Copy exactly the lines of the data below that run from the line holding "Identify the click" through the line holding "C-b０４．胡蝶蘭 (309, 721)", both ends included.

=== DATA LISTING ===
_ _ _
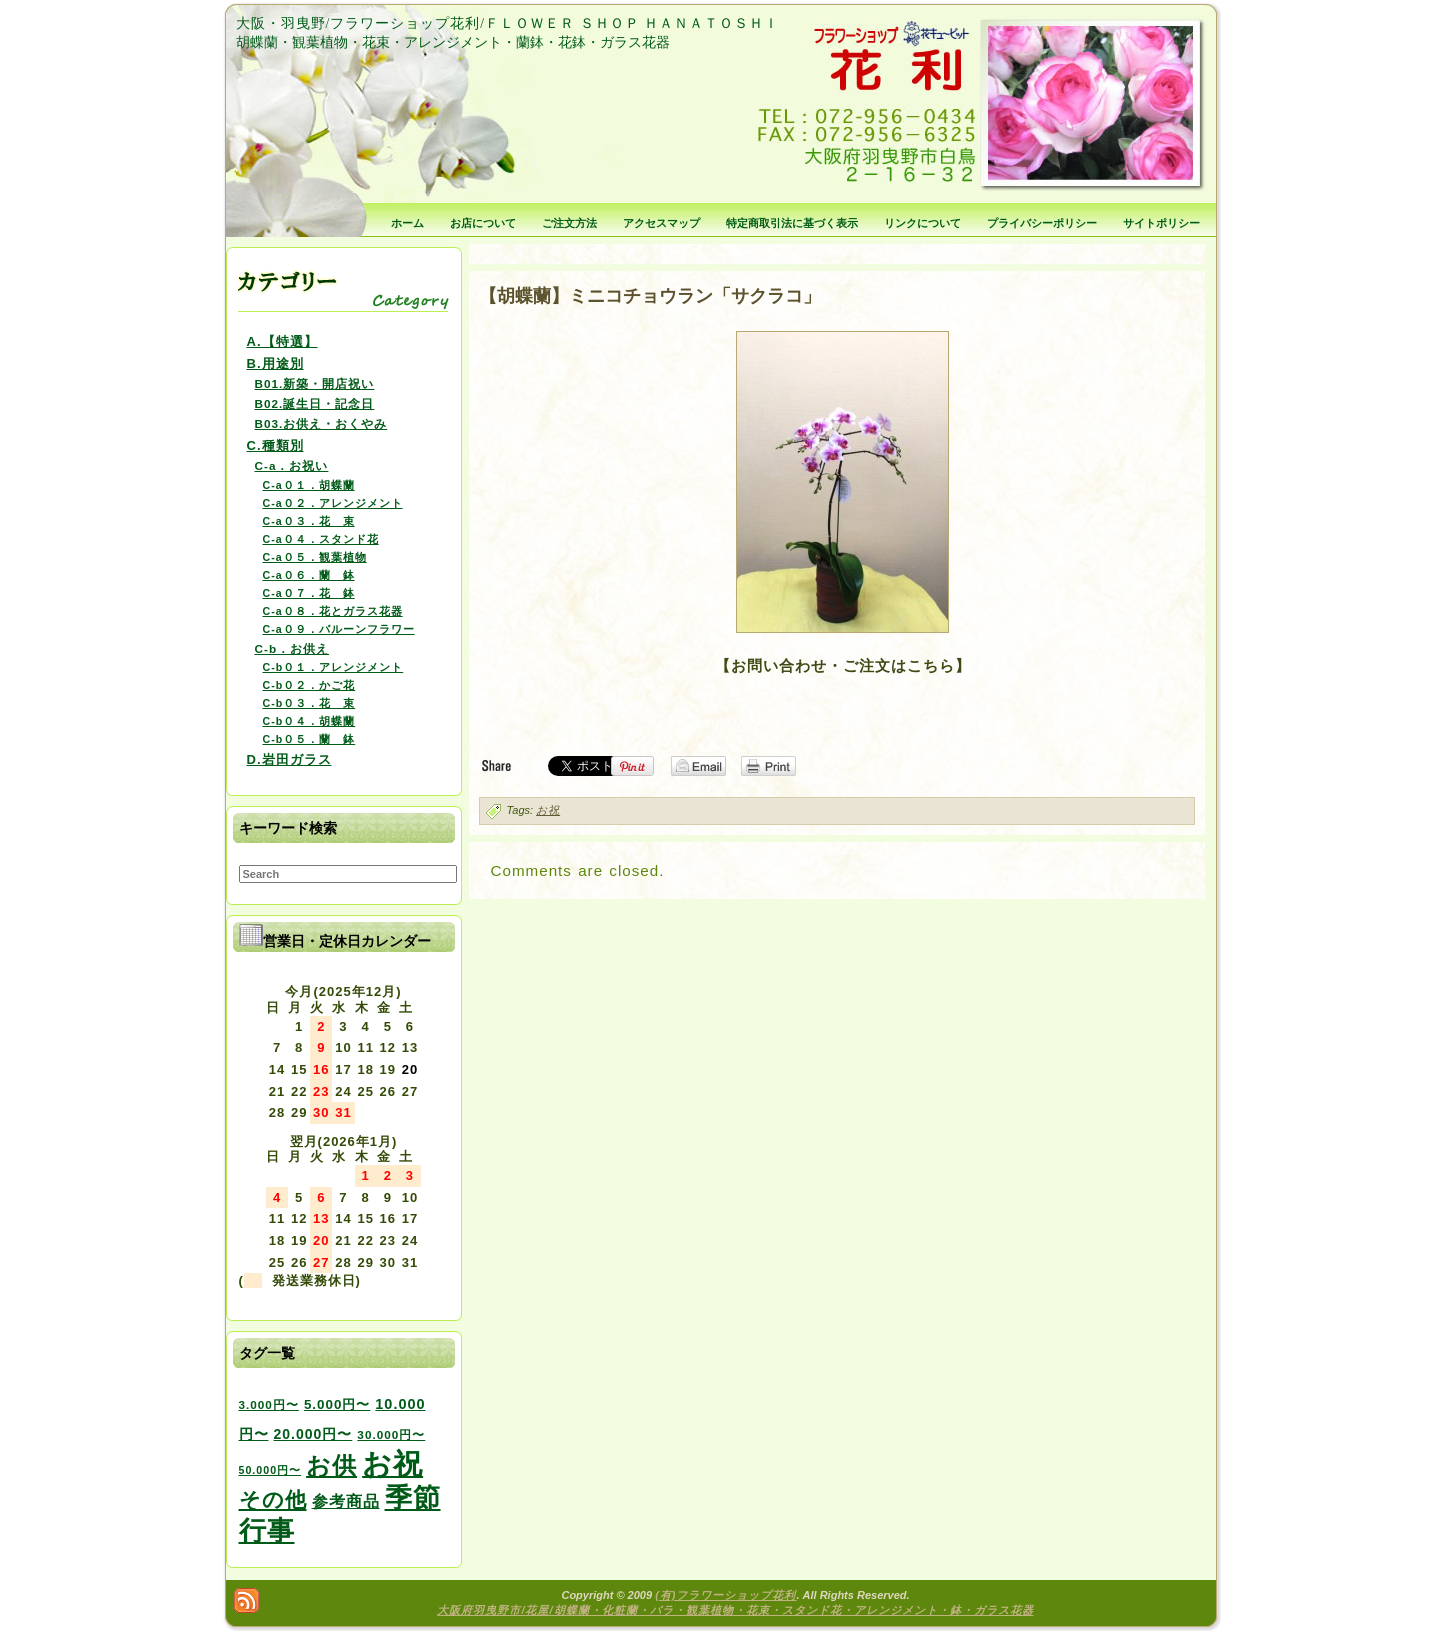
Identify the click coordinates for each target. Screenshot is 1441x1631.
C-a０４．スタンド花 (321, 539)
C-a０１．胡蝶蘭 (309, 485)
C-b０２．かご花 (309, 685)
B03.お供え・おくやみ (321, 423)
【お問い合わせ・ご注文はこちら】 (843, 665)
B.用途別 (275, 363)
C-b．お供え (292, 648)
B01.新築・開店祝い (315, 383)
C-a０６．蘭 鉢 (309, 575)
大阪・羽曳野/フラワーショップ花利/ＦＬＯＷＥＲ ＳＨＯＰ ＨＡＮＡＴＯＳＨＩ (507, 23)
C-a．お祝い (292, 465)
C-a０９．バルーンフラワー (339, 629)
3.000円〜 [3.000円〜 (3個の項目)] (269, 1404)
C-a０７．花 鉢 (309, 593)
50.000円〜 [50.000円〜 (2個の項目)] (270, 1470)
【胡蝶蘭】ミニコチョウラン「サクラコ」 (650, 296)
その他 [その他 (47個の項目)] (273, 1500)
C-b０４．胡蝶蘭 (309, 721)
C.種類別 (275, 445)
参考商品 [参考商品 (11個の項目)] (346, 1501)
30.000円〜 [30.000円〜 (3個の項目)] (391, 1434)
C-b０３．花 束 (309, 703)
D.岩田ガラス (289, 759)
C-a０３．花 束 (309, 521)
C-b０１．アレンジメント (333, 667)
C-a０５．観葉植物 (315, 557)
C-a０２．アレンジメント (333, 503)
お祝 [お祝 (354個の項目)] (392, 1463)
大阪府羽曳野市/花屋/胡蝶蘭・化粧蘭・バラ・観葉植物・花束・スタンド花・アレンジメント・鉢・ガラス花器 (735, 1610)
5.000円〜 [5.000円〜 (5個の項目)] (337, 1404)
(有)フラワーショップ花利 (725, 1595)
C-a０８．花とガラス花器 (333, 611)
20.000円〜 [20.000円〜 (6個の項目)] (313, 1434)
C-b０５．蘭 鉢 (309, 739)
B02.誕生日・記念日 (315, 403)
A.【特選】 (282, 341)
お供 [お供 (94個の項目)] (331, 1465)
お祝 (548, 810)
_ _ _
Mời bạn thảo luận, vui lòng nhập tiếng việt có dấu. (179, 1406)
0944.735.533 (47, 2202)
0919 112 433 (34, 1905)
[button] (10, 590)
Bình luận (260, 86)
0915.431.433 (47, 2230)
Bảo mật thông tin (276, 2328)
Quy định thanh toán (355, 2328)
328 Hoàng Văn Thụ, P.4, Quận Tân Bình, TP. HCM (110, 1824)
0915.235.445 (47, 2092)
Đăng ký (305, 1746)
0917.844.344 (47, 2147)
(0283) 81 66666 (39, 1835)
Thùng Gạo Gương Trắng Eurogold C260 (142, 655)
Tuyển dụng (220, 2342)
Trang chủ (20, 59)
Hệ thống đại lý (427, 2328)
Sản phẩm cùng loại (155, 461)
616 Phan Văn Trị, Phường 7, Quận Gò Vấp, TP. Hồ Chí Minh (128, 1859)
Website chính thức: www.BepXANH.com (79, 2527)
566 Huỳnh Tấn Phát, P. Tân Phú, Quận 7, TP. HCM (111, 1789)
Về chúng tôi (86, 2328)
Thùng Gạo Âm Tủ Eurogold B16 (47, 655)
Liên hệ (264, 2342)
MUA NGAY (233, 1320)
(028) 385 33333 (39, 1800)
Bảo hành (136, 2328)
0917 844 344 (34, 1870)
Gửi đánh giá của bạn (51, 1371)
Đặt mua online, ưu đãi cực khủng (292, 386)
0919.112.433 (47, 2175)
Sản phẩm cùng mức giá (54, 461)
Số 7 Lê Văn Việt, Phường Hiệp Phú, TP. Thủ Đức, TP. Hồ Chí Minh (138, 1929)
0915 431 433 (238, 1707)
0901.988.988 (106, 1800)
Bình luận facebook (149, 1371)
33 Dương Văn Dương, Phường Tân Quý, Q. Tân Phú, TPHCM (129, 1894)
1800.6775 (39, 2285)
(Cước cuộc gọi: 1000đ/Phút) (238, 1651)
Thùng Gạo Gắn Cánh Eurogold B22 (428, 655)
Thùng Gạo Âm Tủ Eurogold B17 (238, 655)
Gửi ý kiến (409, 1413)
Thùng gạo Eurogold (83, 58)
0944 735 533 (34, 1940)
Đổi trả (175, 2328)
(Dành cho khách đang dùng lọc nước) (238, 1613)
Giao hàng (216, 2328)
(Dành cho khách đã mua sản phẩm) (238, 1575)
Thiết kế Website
_ _ _
=== RESPONSE TO THE TASK ===
Identify the click coordinates for each target. Screenshot is 1441x1631.
C-a０４．スタンド花 (321, 539)
C-a０１．胡蝶蘭 (309, 485)
C-b０２．かご花 (309, 685)
B03.お供え・おくやみ (321, 423)
【お問い合わせ・ご注文はこちら】 (843, 665)
B.用途別 (275, 363)
C-b．お供え (292, 648)
B01.新築・開店祝い (315, 383)
C-a０６．蘭 鉢 (309, 575)
大阪・羽曳野/フラワーショップ花利/ＦＬＯＷＥＲ ＳＨＯＰ ＨＡＮＡＴＯＳＨＩ (507, 23)
C-a．お祝い (292, 465)
C-a０９．バルーンフラワー (339, 629)
3.000円〜 [3.000円〜 (3個の項目)] (269, 1404)
C-a０７．花 鉢 (309, 593)
50.000円〜 [50.000円〜 (2個の項目)] (270, 1470)
【胡蝶蘭】ミニコチョウラン「サクラコ」 (650, 296)
その他 [その他 (47個の項目)] (273, 1500)
C-b０４．胡蝶蘭 (309, 721)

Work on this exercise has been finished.